How Canva Collects 25 Billion Events Per Day

An overview of AWS Kinesis and how Canva uses it to collect and process 25 billion events per day. Plus, the art of good code review, how to find coachable employees and more.

Arpan KG
August 20, 2024

Hey Everyone!

Today we’ll be talking about

How Canva Collects 25 Billion Events Per Day
- Brief Overview of AWS Kinesis
- Architecture of Canva’s Data Pipeline
- Why Canva picked Kinesis over AWS SQS and techniques Canva uses to minimize costs
Tech Snippets
- Go is my hammer, and everything is a nail
- Coachability: The Prerequisite To Growth
- The art of good code review

How Canva Collects 25 Billion Events Per Day

Canva is an online graphics design platform that lets you create presentations, social media banners, infographics, logos and more. They have over 175 million monthly users and are valued at $26 billion.

In order to understand how people are using the platform, Canva’s mobile, web and desktop apps collect a wide range of events on user clicks, views, scrolls, etc.

Every day, Canva needs to collect and process over 25 billion events (800 billion events per month). This needs to be done with 99.999% uptime.

Last month, they published a fantastic blog post on how they built a data pipeline to handle this.

They talk about why they built the pipeline on AWS Kinesis and the specific techniques they use to minimize costs and latency.

Brief Overview of AWS Kinesis

AWS Kinesis is a family of services for processing and analyzing streaming data in real-time. It was launched in late 2013 and is composed of four main services: Data Streams, Data Firehose, Data Analytics and Video Streams.

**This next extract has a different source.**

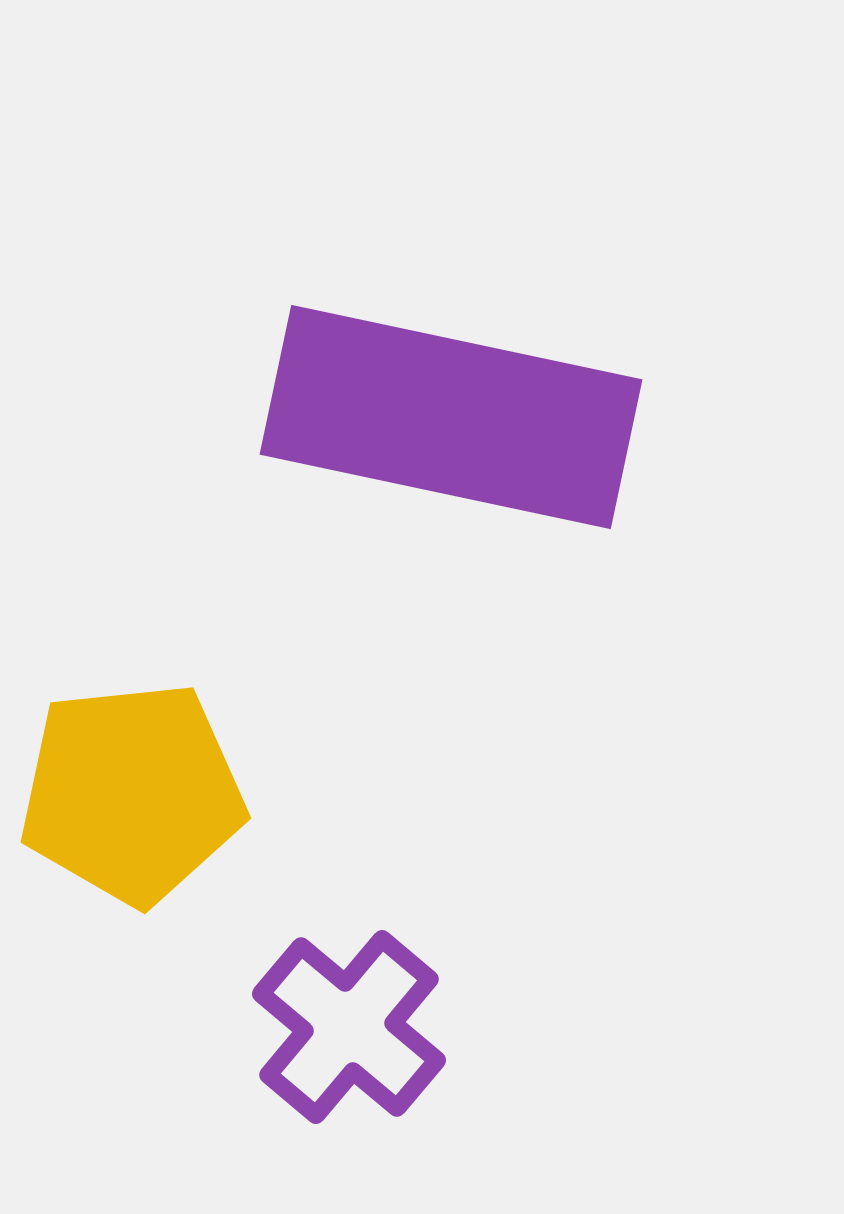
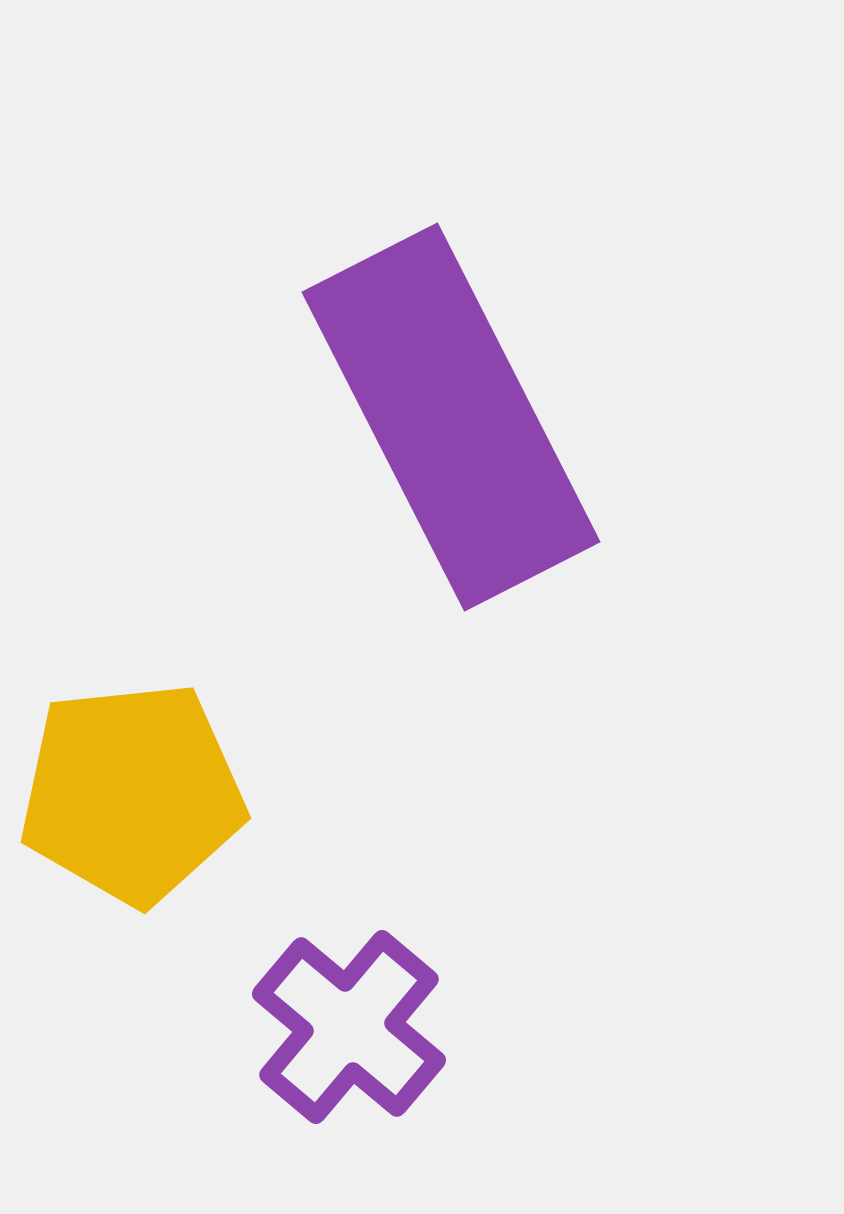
purple rectangle: rotated 51 degrees clockwise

Here’s a brief overview of the four services:

Data Streams - this service is responsible for ingesting and storing streaming data in real-time with sub-second latency. Kinesis Data Streams does not handle data processing so you’ll need to use another tool (Apache Flink, Kinesis Data Analytics, Spark, etc.) for transformations and analytics. Kinesis Data Firehose is used for sending the processed data to destinations like AWS S3, MongoDB, etc.
Data Firehose - Firehose is primarily used for loading streaming data into data lakes, databases and analytics services. You can deliver your data to AWS S3, Redshift, Elasticsearch, Splunk and other data stores.

However, Firehose can also handle data ingestion and basic transformations. A few months ago, Firehose was rebranded from Kinesis Firehose to Data Firehose (but Firehose’s API and other functionality wasn’t changed).
Data Analytics - If you’d like to run complex transformations on the streaming data that’s been ingested through Data Streams, then you can do that with Kinesis Data Analytics.

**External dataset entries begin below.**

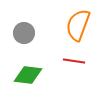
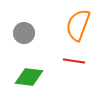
green diamond: moved 1 px right, 2 px down
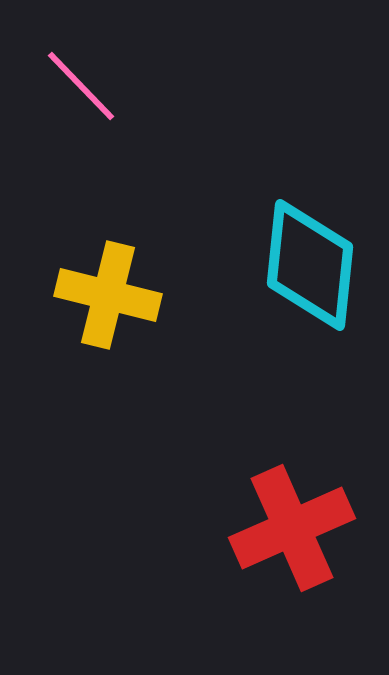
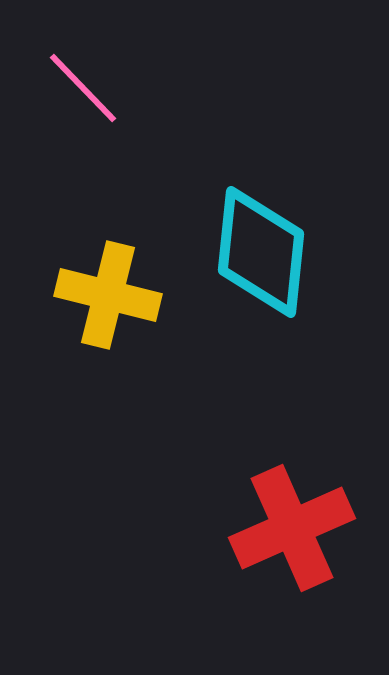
pink line: moved 2 px right, 2 px down
cyan diamond: moved 49 px left, 13 px up
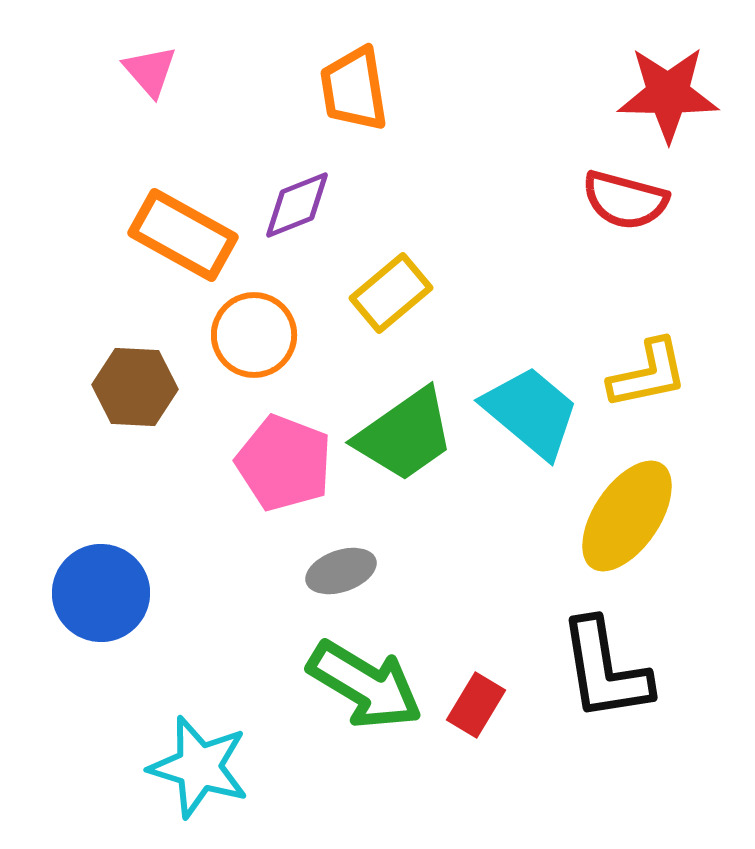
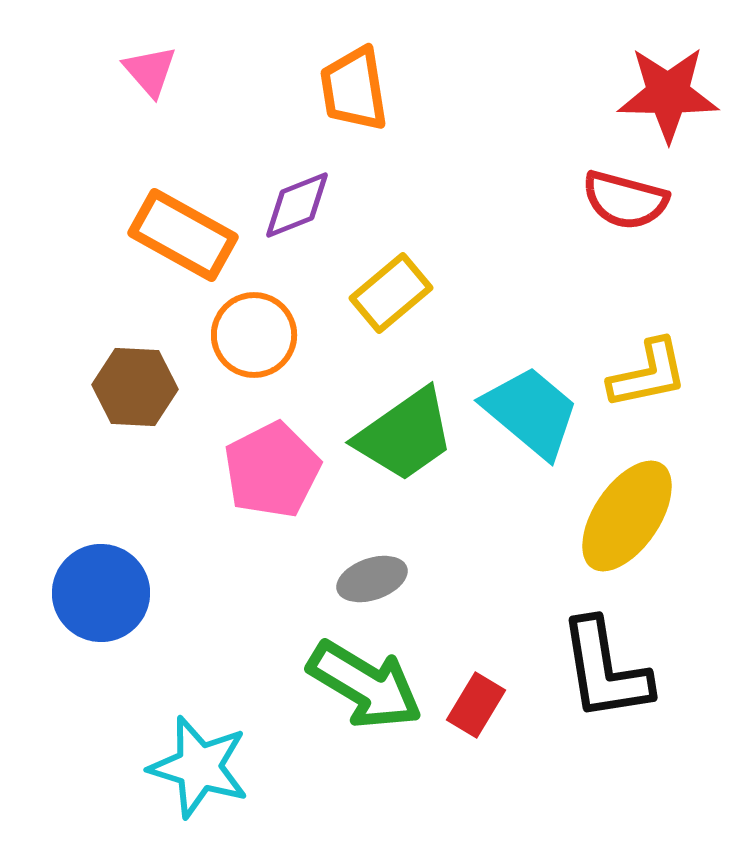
pink pentagon: moved 12 px left, 7 px down; rotated 24 degrees clockwise
gray ellipse: moved 31 px right, 8 px down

Under the hood, Data Analytics uses Apache Flink so Amazon has also rebranded Kinesis Data Analytics to “Amazon Managed Service for Apache Flink” (but the core capabilities and purpose haven’t changed).
Video Streams - In addition to data, Kinesis can also be used for ingesting and storing live video. Kinesis Video Streams gives you the infrastructure to ingest and store video data. You can integrate it with other services to process and distribute the stored video.

Canva uses Kinesis Data Streams to ingest 25 billion events per day. From Kinesis, Canva sends the event data to Snowflake for processing.

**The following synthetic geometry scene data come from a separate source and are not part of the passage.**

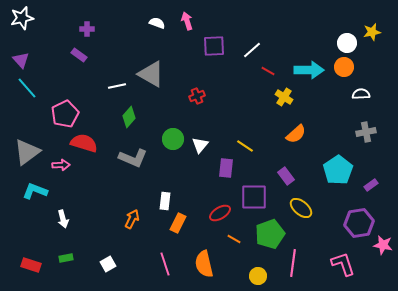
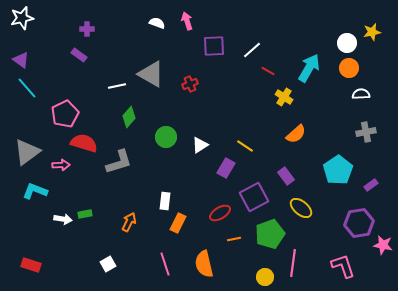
purple triangle at (21, 60): rotated 12 degrees counterclockwise
orange circle at (344, 67): moved 5 px right, 1 px down
cyan arrow at (309, 70): moved 2 px up; rotated 60 degrees counterclockwise
red cross at (197, 96): moved 7 px left, 12 px up
green circle at (173, 139): moved 7 px left, 2 px up
white triangle at (200, 145): rotated 18 degrees clockwise
gray L-shape at (133, 158): moved 14 px left, 4 px down; rotated 40 degrees counterclockwise
purple rectangle at (226, 168): rotated 24 degrees clockwise
purple square at (254, 197): rotated 28 degrees counterclockwise
white arrow at (63, 219): rotated 66 degrees counterclockwise
orange arrow at (132, 219): moved 3 px left, 3 px down
orange line at (234, 239): rotated 40 degrees counterclockwise
green rectangle at (66, 258): moved 19 px right, 44 px up
pink L-shape at (343, 264): moved 2 px down
yellow circle at (258, 276): moved 7 px right, 1 px down
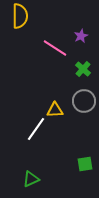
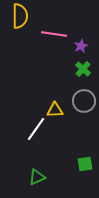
purple star: moved 10 px down
pink line: moved 1 px left, 14 px up; rotated 25 degrees counterclockwise
green triangle: moved 6 px right, 2 px up
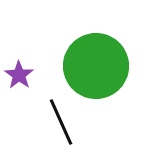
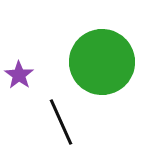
green circle: moved 6 px right, 4 px up
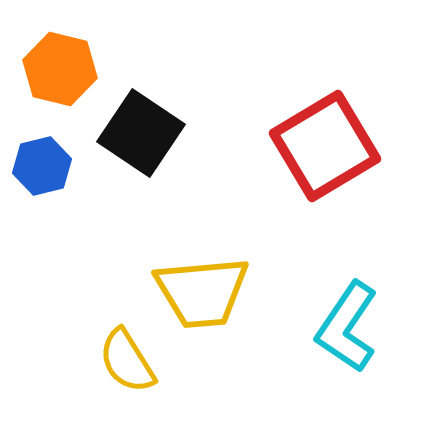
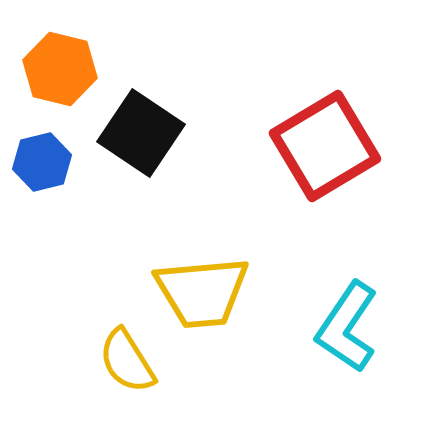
blue hexagon: moved 4 px up
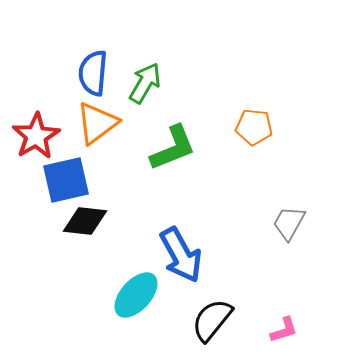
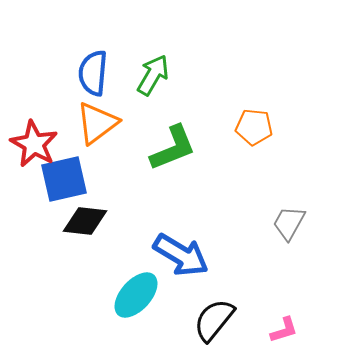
green arrow: moved 8 px right, 8 px up
red star: moved 2 px left, 8 px down; rotated 12 degrees counterclockwise
blue square: moved 2 px left, 1 px up
blue arrow: rotated 30 degrees counterclockwise
black semicircle: moved 2 px right
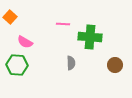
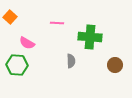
pink line: moved 6 px left, 1 px up
pink semicircle: moved 2 px right, 1 px down
gray semicircle: moved 2 px up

Here’s how the data pipeline works…

Canva’s Data Pipeline for Collecting Events

Canva has iOS, Android, web and desktop applications. Each of these apps is instrumented to collect events and send them to Canva’s backend.

Canva’s servers will first validate the events and make sure that they conform to a predefined schema.

They will then batch the events together (with a few hundred events per batch) and apply ztsd compression. Then, Canva’s servers will send the events to a Kinesis Data Stream.

From Kinesis, Canva has an ingestion worker that will read the events and enrich them with additional data. This worker will do things like

Add country-level geolocation data
Add user device details
Correct any timestamp issues

Canva has a separate ingestion worker do this processing because they wanted to minimize the latency of the collection endpoint in the server. Decoupling the event collection and the event enrichment helps them scale to 25 billion events per day.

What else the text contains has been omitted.